In case a task throws an error, you might want to execute the script independently from
pytask. After a failed execution, you see the command which executed the R script in the
report of the task. It looks roughly like this

```console
$ Rscript <options> script.r <path-to>/.pytask/task_py_task_example.json
```

### Command Line Arguments

The decorator can be used to pass command line arguments to `Rscript`. See the following
example.

```python
@pytask.mark.r(script="script.r", options="--vanilla")
@pytask.mark.produces("out.rds")
def task_run_r_script():
    pass
```

### Repeating tasks with different scripts or inputs

You can also repeat the execution of tasks, meaning executing multiple R scripts or
passing different command line arguments to the same R script.

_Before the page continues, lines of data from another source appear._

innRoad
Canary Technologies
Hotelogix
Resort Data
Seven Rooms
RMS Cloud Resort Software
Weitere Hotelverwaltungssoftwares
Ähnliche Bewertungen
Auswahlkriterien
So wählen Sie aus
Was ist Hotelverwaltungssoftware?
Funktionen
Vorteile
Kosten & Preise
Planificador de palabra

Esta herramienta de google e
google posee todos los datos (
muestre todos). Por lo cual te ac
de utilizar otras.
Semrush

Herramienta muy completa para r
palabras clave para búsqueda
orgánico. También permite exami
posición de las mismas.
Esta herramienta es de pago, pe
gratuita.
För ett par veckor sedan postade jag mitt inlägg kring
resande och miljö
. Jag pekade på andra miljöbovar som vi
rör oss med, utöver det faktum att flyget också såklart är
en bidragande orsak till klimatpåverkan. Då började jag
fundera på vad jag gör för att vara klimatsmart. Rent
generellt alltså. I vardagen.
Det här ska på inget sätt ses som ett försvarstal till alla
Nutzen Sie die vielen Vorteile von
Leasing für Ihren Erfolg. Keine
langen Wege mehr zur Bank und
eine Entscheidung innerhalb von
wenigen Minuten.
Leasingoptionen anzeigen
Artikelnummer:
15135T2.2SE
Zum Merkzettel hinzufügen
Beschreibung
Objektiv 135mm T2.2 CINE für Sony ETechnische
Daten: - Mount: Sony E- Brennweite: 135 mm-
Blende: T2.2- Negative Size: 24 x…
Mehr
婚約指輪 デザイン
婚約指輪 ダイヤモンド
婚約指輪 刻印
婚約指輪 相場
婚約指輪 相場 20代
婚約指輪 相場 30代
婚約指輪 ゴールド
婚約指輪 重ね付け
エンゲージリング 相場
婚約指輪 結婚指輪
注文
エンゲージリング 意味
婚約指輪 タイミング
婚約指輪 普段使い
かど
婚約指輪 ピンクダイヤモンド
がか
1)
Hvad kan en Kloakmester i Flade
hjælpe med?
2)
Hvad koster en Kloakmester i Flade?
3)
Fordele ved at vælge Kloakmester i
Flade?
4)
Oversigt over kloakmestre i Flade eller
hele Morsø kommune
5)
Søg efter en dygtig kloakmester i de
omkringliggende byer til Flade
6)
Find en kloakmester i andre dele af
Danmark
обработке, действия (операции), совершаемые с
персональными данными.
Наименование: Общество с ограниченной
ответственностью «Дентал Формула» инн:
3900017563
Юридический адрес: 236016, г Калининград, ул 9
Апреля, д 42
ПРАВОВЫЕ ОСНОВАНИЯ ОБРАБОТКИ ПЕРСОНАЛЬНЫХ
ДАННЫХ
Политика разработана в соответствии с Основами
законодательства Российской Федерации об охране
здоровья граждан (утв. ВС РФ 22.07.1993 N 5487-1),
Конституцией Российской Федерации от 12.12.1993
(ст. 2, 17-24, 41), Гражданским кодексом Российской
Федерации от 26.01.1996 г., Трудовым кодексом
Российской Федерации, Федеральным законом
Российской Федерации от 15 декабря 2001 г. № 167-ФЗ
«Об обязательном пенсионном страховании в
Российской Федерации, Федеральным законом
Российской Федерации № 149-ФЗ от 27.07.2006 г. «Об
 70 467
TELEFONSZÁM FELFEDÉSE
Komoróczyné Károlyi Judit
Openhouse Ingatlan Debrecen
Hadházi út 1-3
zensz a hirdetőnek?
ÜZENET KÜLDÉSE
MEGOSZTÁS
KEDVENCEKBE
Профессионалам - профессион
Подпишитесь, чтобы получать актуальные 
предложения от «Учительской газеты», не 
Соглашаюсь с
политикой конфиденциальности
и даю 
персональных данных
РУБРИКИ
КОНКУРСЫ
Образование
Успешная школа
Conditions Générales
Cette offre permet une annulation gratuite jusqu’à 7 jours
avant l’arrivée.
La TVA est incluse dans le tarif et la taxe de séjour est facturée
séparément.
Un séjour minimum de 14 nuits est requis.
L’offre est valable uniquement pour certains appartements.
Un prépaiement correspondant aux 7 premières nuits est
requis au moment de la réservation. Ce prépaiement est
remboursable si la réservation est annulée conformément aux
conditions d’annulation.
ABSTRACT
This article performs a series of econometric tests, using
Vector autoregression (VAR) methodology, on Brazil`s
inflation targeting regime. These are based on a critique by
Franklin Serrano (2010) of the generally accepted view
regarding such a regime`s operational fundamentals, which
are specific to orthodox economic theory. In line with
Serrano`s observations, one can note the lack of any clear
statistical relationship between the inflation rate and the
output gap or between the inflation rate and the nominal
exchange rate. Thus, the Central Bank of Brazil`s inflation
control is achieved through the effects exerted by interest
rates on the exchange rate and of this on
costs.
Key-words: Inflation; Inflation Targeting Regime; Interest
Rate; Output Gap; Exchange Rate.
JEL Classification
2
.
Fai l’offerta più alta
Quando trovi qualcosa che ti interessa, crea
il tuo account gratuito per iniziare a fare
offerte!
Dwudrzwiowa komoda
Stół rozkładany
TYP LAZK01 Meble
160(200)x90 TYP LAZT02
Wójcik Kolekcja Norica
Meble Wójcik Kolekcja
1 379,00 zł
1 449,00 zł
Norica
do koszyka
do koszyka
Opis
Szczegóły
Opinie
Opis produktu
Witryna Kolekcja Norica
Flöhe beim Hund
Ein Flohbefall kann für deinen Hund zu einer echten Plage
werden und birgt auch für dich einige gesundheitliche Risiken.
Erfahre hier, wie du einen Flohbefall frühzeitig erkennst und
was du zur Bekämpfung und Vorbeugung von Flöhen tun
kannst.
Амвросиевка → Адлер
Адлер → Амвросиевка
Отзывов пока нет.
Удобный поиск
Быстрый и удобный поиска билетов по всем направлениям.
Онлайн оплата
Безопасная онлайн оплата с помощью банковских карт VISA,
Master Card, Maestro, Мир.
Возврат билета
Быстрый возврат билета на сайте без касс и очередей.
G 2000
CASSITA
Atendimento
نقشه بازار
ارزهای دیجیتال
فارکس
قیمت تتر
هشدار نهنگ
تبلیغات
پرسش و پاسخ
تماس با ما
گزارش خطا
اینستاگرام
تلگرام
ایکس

The following task executes two R scripts, `script_1.r` and `script_2.r`, which produce
different outputs.

```python
for i in range(2):

    @pytask.mark.task
    @pytask.mark.r(script=f"script_{i}.r")
    @pytask.mark.produces(f"out_{i}.csv")
    def task_execute_r_script():
        pass
```

If you want to pass different inputs to the same R script, pass these arguments with the
`kwargs` keyword of the `@pytask.mark.task` decorator.

```python
for i in range(2):

    @pytask.mark.task(kwargs={"i": i})
    @pytask.mark.r(script="script.r")
    @pytask.mark.produces(f"output_{i}.csv")
    def task_execute_r_script():
        pass
```

and inside the task access the argument `i` with

```r
library(jsonlite)

args <- commandArgs(trailingOnly=TRUE)

path_to_json <- args[length(args)]

config <- read_json(path_to_json)

config$produces  # Is the path to the output file "../output_{i}.csv".

config$i  # Is the number.
```

### Serializers

You can also serialize your data with any other tool you like. By default, pytask-r also
supports YAML (if PyYaml is installed).

Use the `serializer` keyword arguments of the `@pytask.mark.r` decorator with

```python
@pytask.mark.r(script="script.r", serializer="yaml")
def task_example():
    ...
```

And in your R script use

```r
library(yaml)
args <- commandArgs(trailingOnly=TRUE)
config <- read_yaml(args[length(args)])
```

Note that the `YAML` package needs to be installed.

If you need a custom serializer, you can also provide any callable to `serializer` which
transforms data to a string. Use `suffix` to set the correct file ending.

Here is a replication of the JSON example.

```python
import json


@pytask.mark.r(script="script.r", serializer=json.dumps, suffix=".json")
def task_example():
    ...
```

### Configuration

You can influence the default behavior of pytask-r with some configuration values.

**`r_serializer`**

Use this option to change the default serializer.

```toml
[tool.pytask.ini_options]
r_serializer = "json"
```

**`r_suffix`**

Use this option to set the default suffix of the file which contains serialized paths to
dependencies and products and more.

```toml
[tool.pytask.ini_options]
r_suffix = ".json"
```

**`r_options`**

Use this option to set default options for each task which are separated by whitespace.

```toml
[tool.pytask.ini_options]
r_options = ["--vanilla"]
```

## Changes

Consult the [release notes](CHANGES.md) to find out about what is new.